Counterparty Risk can be a significant factor in certain transactions. Many hedge funds (Total Return Receivers) take leveraged risk to generate
greater returns. If a hedge fund makes multiple TRS investments in similar assets, any significant drop in the value of those assets would leave the
fund in a position of making ongoing coupon payments plus capital loss payments against reduced or terminated returns from the asset(s). Since
most swaps are executed on large notional amounts between $10 million and $100 million, this could put the Total Return Payer (typically a
commercial or investment bank) at risk of a hedge fund's default if the fund is not sufficiently capitalized. Hedge fund counterparty risk is accentuated
due to secrecy and minimal or nonexistent balance sheet reporting obligations. Counterparty risk may be ameliorated by shortening the maturity of
the TRS, increasing collateral required, or third party balance sheet auditing and verification.

Bankruptcy Risk may exist where the reference asset is a single large capital asset, such as a industrial building mortgage or airplane loan. If the
borrower defaults or files for bankruptcy, the loan payments may terminate, effectively eliminating the asset returns to the Total Return Receiver and
requiring large capital loss payments to the Total Return Payer.

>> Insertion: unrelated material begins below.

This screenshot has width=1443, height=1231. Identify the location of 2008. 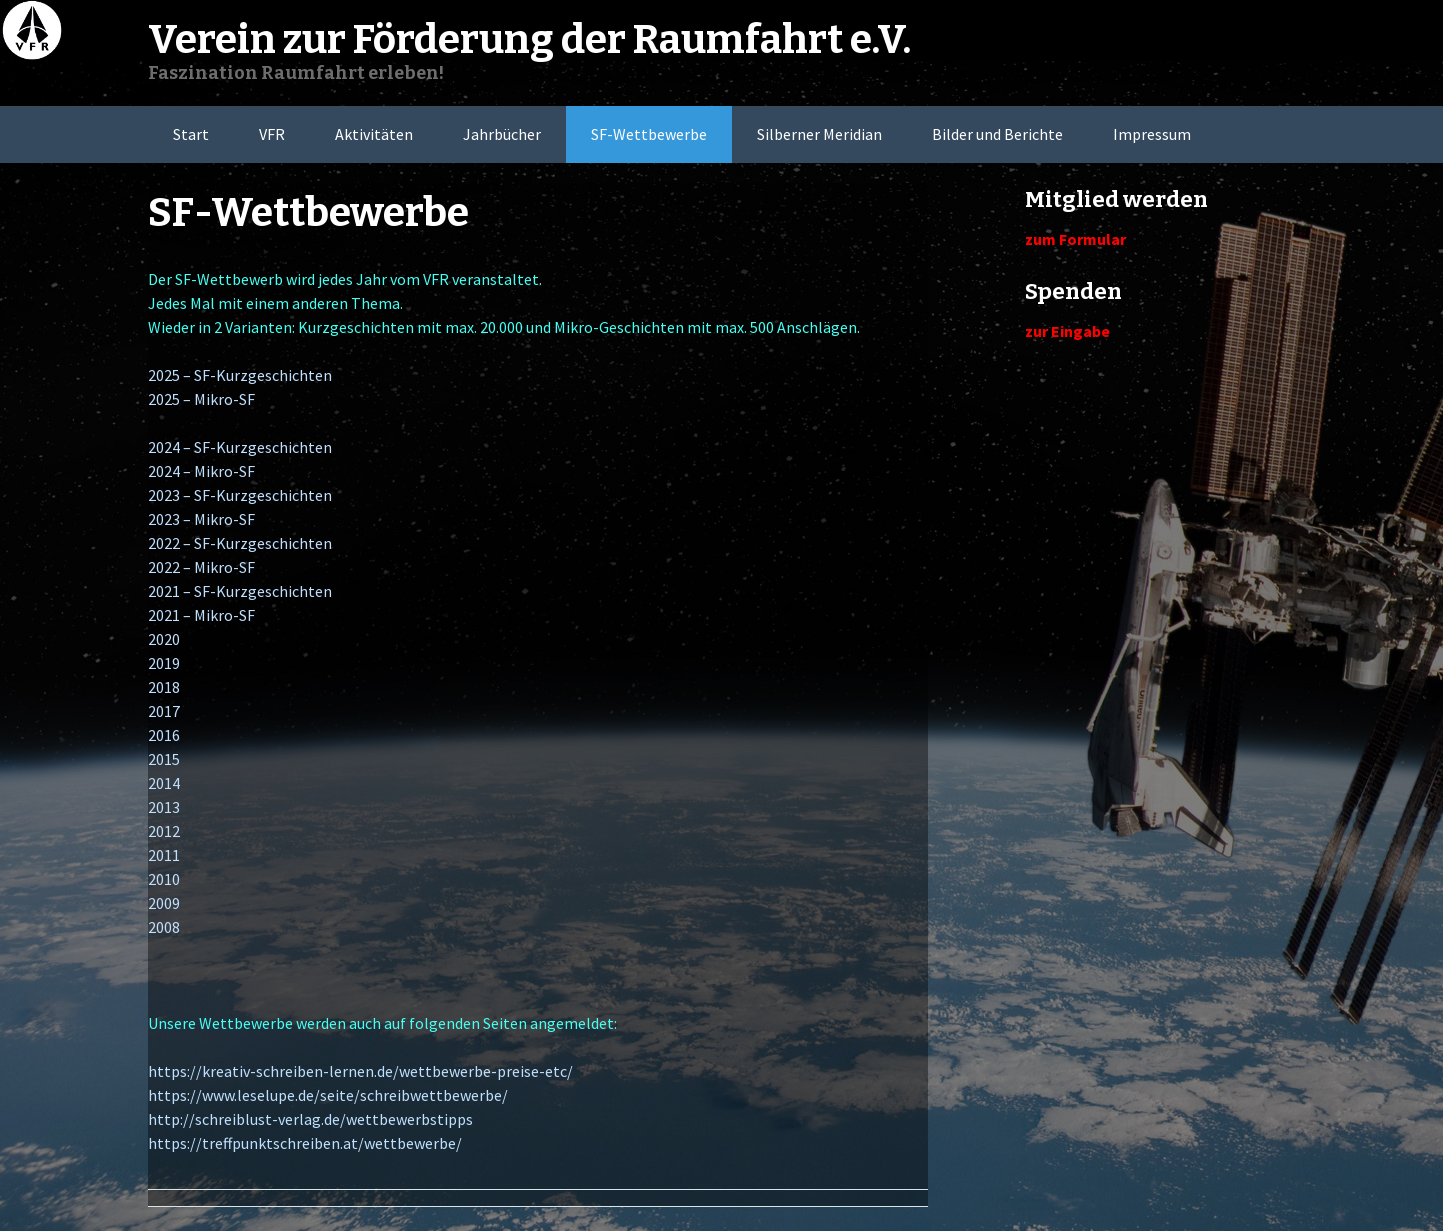
(164, 927).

Total Return Swap Documentation

Total Return Swaps are documented using a standard International Swaps and Derivatives Association (ISDA www.isda.org) Master Agreement and
Schedule, which governs swaps between two parties.

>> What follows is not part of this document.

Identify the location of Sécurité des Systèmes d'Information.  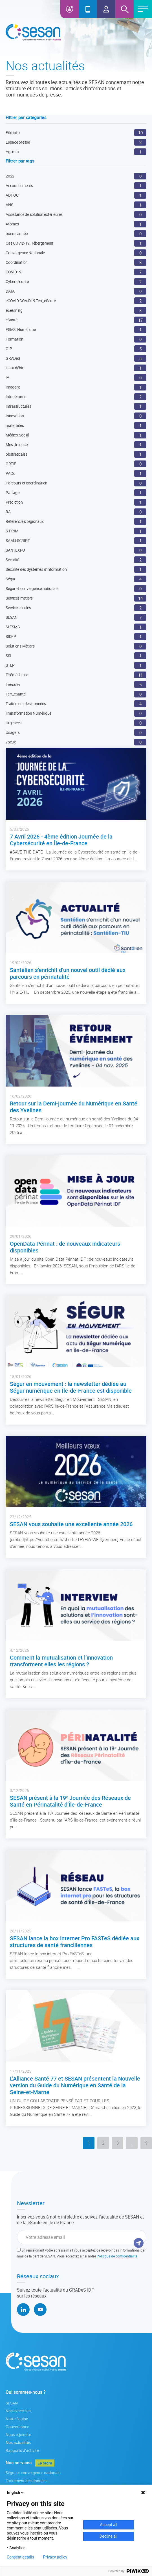
(36, 569).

There is an additional Credit Support Annex (CSA), where the parties set forth the agreed collateral and credit terms. These terms are often unique.

The Swap Confirmation ("Confirm") is usually a customized document. The Confirm sets the actual trade terms of the TRS, which may vary widely
depending on the reference asset(s) and parties. Counterparties with regular trading relationships often develop their own templates to speed
transaction processing and ensure both parties clearly understand their payment obligations.